I put up 12 pints of black raspberry syrup today.
This announcement would have made my grandma swallow her chewing tobacco. "What'd you do the rest of the day?" she would have said. "File your toenails? Clean out your bellybutton? Eat bonbons?" I am not that old (really, I'm not) but in my memory bank there are pictures of my grandparents doing all kinds of things we think of today as strictly 19th century: slaughtering a hog, making their own sausage, plowing, planting, hoeing, harvesting and canning their own food, slopping the hogs. Summertime canning was a big deal, and it was still a big deal when I was growing up in a house next door to my grandparents' place, near Red Oak, Georgia. We always made plum jam, from the plums we picked off the tree in the side yard. I remember my mother in the kitchen, sweaty and disheveled, measuring out the sugar and skimming the foam off the top of the simmering fruit (everybody knows if you let that foam in, your jelly will be cloudy). Canning was then what motherhood is today: a competitive sport.
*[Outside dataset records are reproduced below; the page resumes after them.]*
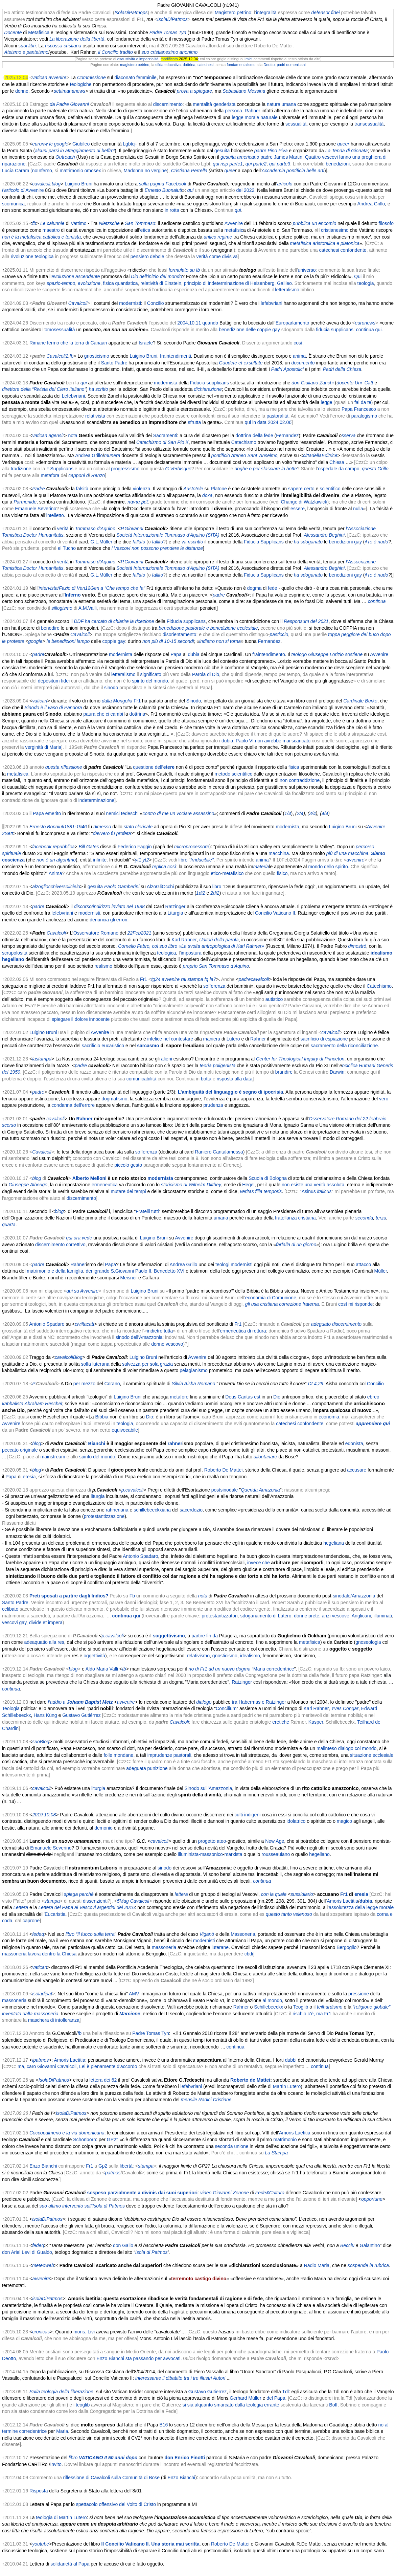 The height and width of the screenshot is (2576, 396). Describe the element at coordinates (191, 953) in the screenshot. I see `impostura` at that location.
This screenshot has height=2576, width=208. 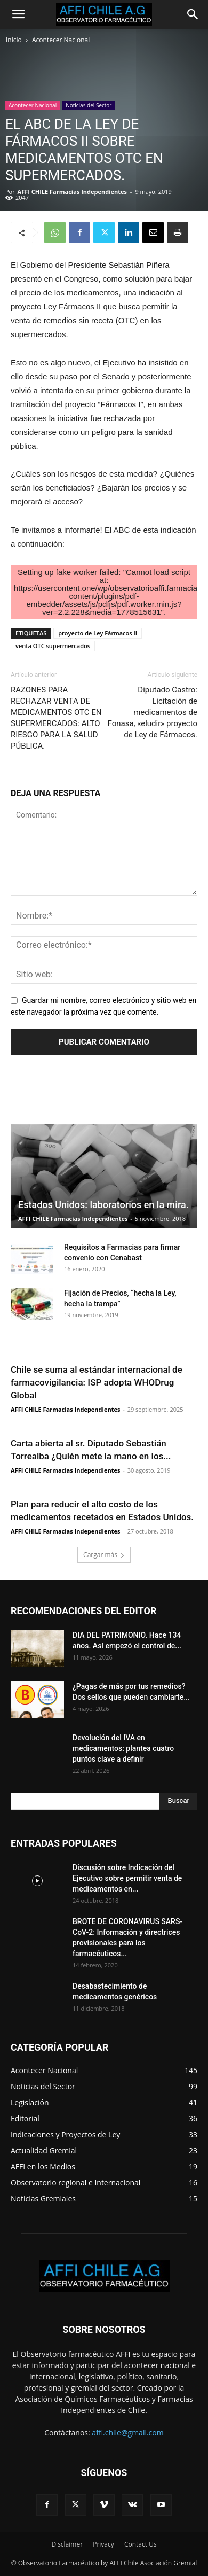 I want to click on affi.chile@gmail.com, so click(x=127, y=2432).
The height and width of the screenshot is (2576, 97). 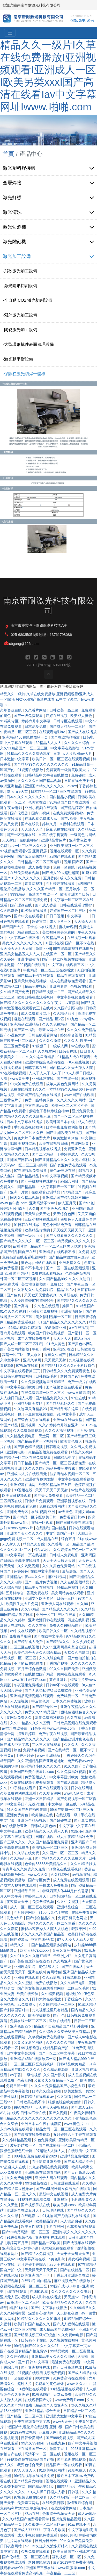 I want to click on 亚洲成av人片在线观看无, so click(x=27, y=1474).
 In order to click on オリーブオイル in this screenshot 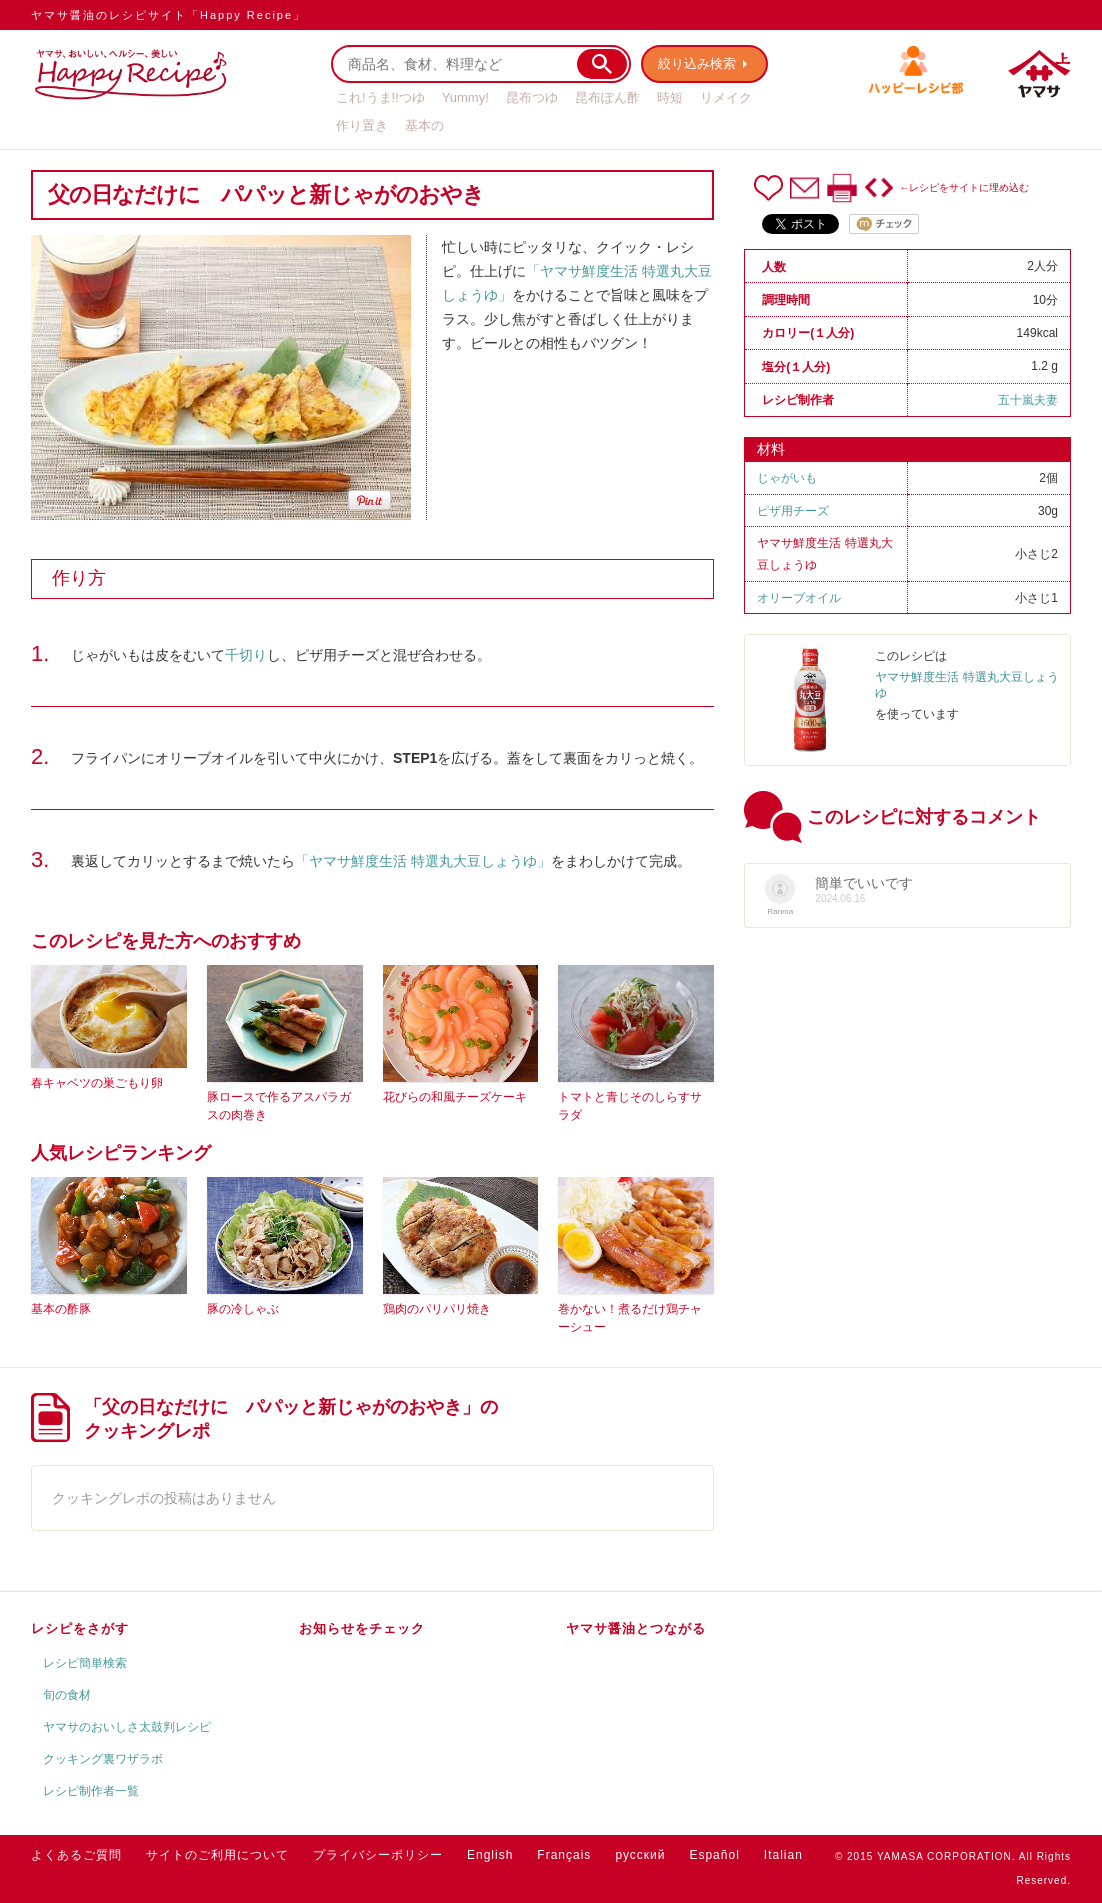 , I will do `click(799, 598)`.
Whoever made the clearest jelly won the prize, and you had to make it look like you did all that work in between plucking your eyebrows and catching up on the soaps ("Oh, that! Well, I wasn't busy Saturday, and...."). Using store-bought pectin was considered cheating. Pioneer women didn't have store-bought pectin, did they? All righty, then!
This is all stuff we're going to have to know soon, if you believe the Peak Oil people. These are the folks who say that the earth's supply of oil has already peaked and that soon--very, very soon; in the next five years or so--there will be a worldwide economic collapse, energy will be available only for the extremely wealthy and we will all go back to having to live on the land. Nobody can tell the future, of course, but predictions of the imminent collapse of civilization are nothing new. Still, oil is a finite resource, we depend on it for everything (this computer you're reading this on: made from oil, transported to your house by oil; the electricity that runs it probably derived from oil), and sooner or later, yes indeed, it will run out. (If you want to read up on this, I recommend the August issue of Harper's Magazine, and I would post the URL to the article itself except that it's not up on their website yet.) So maybe it is to my advantage that I had this agrarian childhood: when we are all tilling every square inch of arable land, I will be just a tad ahead of everybody else's learning curve.
But just a tad. As I worked today, little bits and pieces came back to me. My husband and the girls had gone off and picked the berries, so I found a recipe (online, natch) and washed the fruit, put it in big pots, measured the sugar, stuck in a little lemon peel, and started boiling. I went to the local hardware store, which hasn't been Home Depot-ed out of existence yet, and bought jars and lids. I was back home, ready to start squeezing the juice, when it dawned on me: no cheesecloth. At that moment, a fragment of memory surfaced: my mother's hands, carefully squeezing juice out of a steaming strip of old bedsheet. That I had. I tore it up into pieces, dumped the pulpy, steaming fruit in there, and started squeezing. I remembered how, as a child, I marveled at how my mother could stand to put her hands in something that had been boiling only a short while earlier; now here I was, doing the same thing. I could almost sense her nearby. "Don't squeeze too hard," her ghost was saying to me. "You don't want to get any pulp in there." Then I sterilized the jars and lids, and poured the syrup in.
When I was done, there they were: 12 perfect little jars of home-made black raspberry syrup. I have not felt such a sense of accomplishment since--well, I don't know when--and when I was done I sat down and the grief I felt for my mother was like an ache in my bones.